A Securities Firm Buying a Crypto Exchange Changes Everything
On February 15, 2026, Mirae Asset Securities — South Korea’s largest securities company by assets — agreed to acquire a 92% stake in Korbit, one of Korea’s licensed crypto exchanges, for $92 million. Korbit holds barely 1% of Korea’s crypto market share, dominated by Upbit at 60-70%. But the significance of this deal has nothing to do with Korbit’s current market position. It represents the first time a major Korean financial institution has directly entered the crypto exchange business, signaling a structural shift in how Korea’s traditional finance sector views digital assets.
Simultaneously, Korea’s largest big tech conglomerate is awaiting regulatory approval for a merger with market-leading Upbit. These are not fringe players testing the waters. These are Korea’s financial and technological heavyweights making strategic bets on crypto infrastructure becoming a core part of the financial system.
Upbit’s Trading Volume Collapsed 90%
Understanding why Mirae Asset is entering now requires understanding what happened to Korea’s crypto market. Upbit’s daily trading volume has crashed to $755 million — down over 90% from its mid-2025 peak of approximately $10 billion. A platform that once rivaled Binance in daily volume has become a liquidity desert. The causes are multiple: Bitcoin’s price decline dampened trading enthusiasm, tightened Travel Rule and KYC enforcement pushed traders to offshore platforms, and the general bear market reduced speculative activity.
CoinDesk reported that $110 billion worth of crypto left South Korea in 2025 due to strict trading rules. The intended effect of tighter regulation — protecting investors — instead pushed capital offshore where Korean authorities have zero oversight. This dynamic creates the political pressure for regulatory liberalization, which is exactly what is happening now.
Corporate Crypto Investment: The Game Changer
Korean regulators are preparing to allow public companies and professional investors to allocate up to 5% of their equity capital to digital assets. Until now, only individual retail traders could use Korean crypto exchanges. Corporate participation was completely banned. Opening institutional access transforms the market’s liquidity structure fundamentally.
The timing of Mirae Asset’s Korbit acquisition aligns precisely with this regulatory shift. Once corporate investment is permitted, Mirae Asset’s institutional clients — asset managers, pension funds, corporate treasuries — gain a direct crypto access point through Korbit, backed by the compliance infrastructure and research capabilities of Korea’s largest securities firm. This is Korea’s version of the Fidelity Digital Assets model that reshaped US institutional crypto adoption.

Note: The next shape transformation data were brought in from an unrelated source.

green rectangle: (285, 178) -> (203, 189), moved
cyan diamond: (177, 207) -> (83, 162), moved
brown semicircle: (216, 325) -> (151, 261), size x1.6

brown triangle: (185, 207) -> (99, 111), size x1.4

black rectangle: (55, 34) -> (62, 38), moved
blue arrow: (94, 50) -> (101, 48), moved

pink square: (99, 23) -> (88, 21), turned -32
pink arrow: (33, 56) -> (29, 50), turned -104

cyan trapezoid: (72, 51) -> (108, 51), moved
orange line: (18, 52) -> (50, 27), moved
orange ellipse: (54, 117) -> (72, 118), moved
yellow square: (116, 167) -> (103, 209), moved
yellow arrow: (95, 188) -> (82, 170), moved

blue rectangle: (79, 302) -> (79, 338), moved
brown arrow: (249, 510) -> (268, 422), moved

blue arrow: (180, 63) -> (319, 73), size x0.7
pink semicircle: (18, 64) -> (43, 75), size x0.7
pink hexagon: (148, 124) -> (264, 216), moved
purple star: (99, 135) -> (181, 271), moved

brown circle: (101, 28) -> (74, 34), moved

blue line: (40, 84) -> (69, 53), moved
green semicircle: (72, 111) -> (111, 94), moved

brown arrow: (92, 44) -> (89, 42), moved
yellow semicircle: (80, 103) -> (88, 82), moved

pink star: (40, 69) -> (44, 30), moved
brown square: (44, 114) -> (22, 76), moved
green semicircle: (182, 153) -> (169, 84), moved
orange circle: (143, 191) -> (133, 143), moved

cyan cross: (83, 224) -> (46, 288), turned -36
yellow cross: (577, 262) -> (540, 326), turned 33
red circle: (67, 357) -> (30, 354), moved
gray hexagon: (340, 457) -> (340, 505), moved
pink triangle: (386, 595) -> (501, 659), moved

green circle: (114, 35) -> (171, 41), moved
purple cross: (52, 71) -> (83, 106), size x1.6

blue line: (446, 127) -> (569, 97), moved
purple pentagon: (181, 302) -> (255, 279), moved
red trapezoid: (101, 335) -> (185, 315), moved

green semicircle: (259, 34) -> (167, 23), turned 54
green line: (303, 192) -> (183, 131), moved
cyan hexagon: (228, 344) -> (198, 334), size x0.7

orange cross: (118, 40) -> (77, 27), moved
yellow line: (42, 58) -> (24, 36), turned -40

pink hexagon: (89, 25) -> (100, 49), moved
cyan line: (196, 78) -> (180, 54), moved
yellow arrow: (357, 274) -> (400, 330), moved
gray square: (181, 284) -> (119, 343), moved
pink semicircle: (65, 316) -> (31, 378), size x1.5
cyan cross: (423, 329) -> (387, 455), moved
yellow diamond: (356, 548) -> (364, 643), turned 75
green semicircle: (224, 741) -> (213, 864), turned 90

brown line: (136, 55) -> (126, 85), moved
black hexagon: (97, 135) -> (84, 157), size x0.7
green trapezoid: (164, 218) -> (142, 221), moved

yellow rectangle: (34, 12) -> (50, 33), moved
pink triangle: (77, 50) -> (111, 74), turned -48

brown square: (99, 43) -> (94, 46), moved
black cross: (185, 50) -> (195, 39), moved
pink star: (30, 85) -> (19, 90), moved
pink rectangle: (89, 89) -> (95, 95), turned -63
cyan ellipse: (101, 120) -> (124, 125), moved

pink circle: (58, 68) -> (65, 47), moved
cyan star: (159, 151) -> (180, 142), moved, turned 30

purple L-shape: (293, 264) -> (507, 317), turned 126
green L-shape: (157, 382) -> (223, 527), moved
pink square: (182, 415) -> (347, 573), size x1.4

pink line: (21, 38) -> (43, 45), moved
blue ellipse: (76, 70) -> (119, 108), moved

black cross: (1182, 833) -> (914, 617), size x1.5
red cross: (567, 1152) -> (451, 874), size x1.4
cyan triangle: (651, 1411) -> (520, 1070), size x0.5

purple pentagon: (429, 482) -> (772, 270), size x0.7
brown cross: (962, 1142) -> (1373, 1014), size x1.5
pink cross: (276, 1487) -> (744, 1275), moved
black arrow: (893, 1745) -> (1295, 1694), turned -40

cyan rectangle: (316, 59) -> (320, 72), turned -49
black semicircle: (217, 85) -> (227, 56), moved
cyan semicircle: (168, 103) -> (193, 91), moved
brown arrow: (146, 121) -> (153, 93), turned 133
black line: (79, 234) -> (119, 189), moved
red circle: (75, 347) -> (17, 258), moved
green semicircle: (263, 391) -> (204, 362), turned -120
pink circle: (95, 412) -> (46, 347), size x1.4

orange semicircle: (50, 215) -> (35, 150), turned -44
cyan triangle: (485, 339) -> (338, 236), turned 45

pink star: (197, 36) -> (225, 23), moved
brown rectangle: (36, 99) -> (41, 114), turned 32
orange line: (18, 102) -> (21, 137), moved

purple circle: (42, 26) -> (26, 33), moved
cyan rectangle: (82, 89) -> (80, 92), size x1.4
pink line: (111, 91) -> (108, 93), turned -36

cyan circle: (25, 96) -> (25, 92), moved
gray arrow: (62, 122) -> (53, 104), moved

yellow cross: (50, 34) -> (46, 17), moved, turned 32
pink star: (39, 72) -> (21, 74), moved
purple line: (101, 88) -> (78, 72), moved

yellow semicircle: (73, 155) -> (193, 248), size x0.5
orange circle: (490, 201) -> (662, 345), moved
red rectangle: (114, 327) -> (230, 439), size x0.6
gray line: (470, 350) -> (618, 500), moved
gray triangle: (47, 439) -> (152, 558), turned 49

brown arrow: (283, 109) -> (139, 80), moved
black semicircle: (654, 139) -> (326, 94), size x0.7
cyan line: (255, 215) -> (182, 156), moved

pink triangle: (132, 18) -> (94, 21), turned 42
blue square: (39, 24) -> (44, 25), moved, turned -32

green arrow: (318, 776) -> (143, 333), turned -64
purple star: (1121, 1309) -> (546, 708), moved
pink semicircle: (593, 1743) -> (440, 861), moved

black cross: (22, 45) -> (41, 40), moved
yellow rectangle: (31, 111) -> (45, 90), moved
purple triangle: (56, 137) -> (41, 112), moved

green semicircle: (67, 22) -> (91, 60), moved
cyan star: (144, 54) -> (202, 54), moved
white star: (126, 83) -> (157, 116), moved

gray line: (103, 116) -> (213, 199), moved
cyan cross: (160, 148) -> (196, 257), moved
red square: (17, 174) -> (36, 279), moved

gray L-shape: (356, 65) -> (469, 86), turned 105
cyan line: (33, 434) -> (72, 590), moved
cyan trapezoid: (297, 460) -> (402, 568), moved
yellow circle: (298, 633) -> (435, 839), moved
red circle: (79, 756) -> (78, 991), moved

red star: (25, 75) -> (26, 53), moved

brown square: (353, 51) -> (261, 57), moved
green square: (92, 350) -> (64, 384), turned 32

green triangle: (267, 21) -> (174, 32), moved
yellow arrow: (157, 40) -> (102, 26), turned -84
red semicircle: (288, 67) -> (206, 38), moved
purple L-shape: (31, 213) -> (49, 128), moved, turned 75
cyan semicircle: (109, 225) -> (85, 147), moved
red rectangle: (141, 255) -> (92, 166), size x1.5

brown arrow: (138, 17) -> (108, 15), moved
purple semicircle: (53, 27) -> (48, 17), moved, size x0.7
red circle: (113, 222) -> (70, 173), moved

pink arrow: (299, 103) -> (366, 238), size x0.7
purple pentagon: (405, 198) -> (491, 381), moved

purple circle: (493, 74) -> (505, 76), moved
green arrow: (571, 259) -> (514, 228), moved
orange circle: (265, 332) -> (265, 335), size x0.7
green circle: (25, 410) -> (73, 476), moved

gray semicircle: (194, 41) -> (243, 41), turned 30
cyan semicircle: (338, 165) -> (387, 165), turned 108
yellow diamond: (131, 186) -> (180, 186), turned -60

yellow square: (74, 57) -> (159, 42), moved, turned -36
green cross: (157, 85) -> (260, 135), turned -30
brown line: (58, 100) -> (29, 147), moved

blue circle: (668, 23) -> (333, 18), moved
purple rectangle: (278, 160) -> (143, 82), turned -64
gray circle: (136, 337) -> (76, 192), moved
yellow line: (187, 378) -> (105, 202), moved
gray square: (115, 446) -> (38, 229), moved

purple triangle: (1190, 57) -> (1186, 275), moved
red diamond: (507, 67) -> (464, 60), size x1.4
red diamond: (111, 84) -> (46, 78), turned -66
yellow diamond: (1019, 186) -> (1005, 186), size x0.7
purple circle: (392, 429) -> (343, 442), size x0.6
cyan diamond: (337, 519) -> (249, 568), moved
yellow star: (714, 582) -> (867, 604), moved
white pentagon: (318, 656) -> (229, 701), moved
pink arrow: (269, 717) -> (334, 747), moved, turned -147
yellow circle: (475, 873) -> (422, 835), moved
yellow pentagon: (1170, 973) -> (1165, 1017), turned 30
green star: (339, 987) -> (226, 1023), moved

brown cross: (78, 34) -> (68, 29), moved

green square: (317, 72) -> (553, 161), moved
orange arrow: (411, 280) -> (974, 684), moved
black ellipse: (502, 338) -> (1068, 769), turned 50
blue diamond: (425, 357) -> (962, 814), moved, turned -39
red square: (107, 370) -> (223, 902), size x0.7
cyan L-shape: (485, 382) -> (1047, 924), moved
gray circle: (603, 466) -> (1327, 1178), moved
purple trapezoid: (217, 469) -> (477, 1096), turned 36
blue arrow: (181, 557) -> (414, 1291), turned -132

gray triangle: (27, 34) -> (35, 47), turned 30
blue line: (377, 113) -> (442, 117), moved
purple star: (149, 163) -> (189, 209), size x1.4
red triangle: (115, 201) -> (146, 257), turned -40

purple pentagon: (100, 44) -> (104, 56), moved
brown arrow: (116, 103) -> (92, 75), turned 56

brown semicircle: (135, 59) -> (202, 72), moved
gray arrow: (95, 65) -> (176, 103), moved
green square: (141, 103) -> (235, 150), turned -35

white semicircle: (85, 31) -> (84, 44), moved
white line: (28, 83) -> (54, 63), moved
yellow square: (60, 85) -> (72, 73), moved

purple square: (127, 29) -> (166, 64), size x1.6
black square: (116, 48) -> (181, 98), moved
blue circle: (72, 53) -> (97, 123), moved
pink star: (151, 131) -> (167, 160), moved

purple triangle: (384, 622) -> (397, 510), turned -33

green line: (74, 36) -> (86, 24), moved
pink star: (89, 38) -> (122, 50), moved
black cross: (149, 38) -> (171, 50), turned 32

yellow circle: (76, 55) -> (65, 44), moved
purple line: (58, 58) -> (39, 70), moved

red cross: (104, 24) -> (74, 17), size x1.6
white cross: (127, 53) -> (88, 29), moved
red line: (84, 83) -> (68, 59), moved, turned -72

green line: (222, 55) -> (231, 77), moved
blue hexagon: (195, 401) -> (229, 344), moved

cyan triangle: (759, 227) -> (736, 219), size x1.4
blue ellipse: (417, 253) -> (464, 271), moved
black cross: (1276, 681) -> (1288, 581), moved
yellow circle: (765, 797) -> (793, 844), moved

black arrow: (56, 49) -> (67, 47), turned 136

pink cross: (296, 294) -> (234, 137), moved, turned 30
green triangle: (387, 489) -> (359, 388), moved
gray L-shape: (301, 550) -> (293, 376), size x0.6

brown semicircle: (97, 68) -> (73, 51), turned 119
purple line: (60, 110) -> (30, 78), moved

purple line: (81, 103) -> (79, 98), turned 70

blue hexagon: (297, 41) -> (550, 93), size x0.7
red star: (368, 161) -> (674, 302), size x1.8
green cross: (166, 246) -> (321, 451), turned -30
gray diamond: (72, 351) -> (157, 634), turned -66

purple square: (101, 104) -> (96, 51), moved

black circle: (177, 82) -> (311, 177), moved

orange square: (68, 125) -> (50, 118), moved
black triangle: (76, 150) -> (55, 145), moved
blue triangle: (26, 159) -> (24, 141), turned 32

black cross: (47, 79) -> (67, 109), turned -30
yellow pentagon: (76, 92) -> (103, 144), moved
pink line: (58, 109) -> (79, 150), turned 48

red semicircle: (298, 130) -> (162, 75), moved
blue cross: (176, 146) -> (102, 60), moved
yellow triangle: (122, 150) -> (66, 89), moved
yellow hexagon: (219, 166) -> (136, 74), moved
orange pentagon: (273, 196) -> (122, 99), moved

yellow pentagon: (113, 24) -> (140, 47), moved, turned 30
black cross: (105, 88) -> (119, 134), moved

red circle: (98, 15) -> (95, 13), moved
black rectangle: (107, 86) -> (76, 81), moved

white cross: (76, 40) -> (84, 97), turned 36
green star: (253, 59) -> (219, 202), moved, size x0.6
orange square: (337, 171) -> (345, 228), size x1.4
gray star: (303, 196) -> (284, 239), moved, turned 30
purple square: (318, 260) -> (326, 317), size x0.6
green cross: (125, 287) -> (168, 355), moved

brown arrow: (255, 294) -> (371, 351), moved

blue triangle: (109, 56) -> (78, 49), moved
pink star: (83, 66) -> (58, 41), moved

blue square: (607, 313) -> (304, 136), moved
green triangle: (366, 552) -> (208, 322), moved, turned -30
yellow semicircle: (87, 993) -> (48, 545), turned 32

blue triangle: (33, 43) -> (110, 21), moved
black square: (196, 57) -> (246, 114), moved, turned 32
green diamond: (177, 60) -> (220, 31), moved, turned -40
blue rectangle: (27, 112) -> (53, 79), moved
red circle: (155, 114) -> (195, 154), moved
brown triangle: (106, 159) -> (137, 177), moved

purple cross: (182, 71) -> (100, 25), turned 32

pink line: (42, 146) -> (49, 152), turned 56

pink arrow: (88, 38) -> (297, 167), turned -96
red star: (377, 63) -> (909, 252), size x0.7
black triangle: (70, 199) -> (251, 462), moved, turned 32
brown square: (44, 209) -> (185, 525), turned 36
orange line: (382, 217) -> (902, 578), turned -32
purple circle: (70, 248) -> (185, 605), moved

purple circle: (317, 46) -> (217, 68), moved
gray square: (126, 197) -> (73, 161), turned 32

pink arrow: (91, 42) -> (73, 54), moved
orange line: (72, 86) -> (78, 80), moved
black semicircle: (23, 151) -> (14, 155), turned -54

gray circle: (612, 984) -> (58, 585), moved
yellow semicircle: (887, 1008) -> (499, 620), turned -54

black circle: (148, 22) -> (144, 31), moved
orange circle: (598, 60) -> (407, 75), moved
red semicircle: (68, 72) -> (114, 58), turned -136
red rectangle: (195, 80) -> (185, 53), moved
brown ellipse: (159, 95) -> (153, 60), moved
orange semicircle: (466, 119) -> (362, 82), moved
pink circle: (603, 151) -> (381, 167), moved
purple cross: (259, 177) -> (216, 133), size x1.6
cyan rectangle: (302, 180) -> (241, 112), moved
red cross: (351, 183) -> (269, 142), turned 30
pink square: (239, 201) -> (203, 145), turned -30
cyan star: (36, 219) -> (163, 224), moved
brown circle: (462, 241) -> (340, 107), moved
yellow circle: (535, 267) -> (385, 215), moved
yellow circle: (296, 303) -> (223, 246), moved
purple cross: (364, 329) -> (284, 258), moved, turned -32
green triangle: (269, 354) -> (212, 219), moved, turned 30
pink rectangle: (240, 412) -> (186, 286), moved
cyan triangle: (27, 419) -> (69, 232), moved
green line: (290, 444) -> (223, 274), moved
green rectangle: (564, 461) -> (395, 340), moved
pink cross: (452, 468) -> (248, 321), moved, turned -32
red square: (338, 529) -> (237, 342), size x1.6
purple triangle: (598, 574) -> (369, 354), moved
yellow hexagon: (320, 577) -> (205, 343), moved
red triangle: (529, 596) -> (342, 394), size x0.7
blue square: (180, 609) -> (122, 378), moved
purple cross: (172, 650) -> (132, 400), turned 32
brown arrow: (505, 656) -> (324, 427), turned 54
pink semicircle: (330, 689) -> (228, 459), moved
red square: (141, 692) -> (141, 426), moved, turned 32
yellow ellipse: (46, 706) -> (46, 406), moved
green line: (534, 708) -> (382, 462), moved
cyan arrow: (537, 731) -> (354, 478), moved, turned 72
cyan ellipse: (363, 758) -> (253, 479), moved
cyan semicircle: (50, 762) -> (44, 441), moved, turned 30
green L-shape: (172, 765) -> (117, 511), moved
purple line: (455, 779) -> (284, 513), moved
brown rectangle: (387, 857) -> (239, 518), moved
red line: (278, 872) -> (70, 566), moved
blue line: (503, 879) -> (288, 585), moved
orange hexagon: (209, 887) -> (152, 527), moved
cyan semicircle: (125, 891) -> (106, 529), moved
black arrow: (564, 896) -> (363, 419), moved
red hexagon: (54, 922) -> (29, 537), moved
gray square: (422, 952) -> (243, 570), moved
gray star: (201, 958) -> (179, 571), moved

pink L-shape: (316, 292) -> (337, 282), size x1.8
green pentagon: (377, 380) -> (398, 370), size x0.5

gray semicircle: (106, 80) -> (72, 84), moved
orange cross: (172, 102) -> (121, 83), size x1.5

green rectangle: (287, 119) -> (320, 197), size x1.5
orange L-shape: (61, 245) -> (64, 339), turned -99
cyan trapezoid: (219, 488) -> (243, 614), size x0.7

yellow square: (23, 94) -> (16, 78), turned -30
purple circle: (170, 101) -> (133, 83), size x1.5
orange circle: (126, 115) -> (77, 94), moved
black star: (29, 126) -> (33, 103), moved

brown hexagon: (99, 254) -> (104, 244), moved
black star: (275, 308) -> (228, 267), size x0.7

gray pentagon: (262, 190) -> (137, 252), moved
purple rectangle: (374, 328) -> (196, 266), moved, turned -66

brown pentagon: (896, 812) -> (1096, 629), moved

Exchange Ownership Caps and Structural Reform
Alongside opening corporate investment, regulators are proposing 15-20% ownership caps for major shareholders of crypto exchanges. Currently, Dunamu (Upbit’s parent) owns 100% of the exchange. The proposed rules would force a dramatic restructuring of ownership, effectively dismantling the “chaebol model” of exchange ownership in favor of more distributed, transparent governance.
This regulation has a secondary effect: it creates acquisition opportunities. As existing majority shareholders are forced to reduce their stakes, financial institutions like Mirae Asset can acquire meaningful positions. The Korean crypto market is transitioning from “tech company dominated” to “financial institution dominated” — a pattern that mirrors what happened in US crypto markets from 2020 to 2024.
When Will Korea Get Crypto ETFs
The US, Canada, Australia, Hong Kong, and Brazil all have spot crypto ETFs. Korea does not. The Financial Services Commission cites “market volatility” and “investor protection” as reasons for delay. But Mirae Asset already operates Bitcoin ETFs in the United States. They possess the technical, legal, and operational infrastructure to launch crypto ETFs in Korea. The roadmap seems clear: corporate investment approval leads to exchange acquisition leads to ETF launch. This could become reality within 12-24 months.
For international investors watching Korea’s crypto evolution, the key takeaway is that Asia’s fourth-largest economy is moving from crypto restriction to crypto integration. The speed of this transition will depend on regulatory politics, but the direction is unmistakable. The smart money is positioning now — which is exactly why Mirae Asset paid $92 million for a 1% market-share exchange.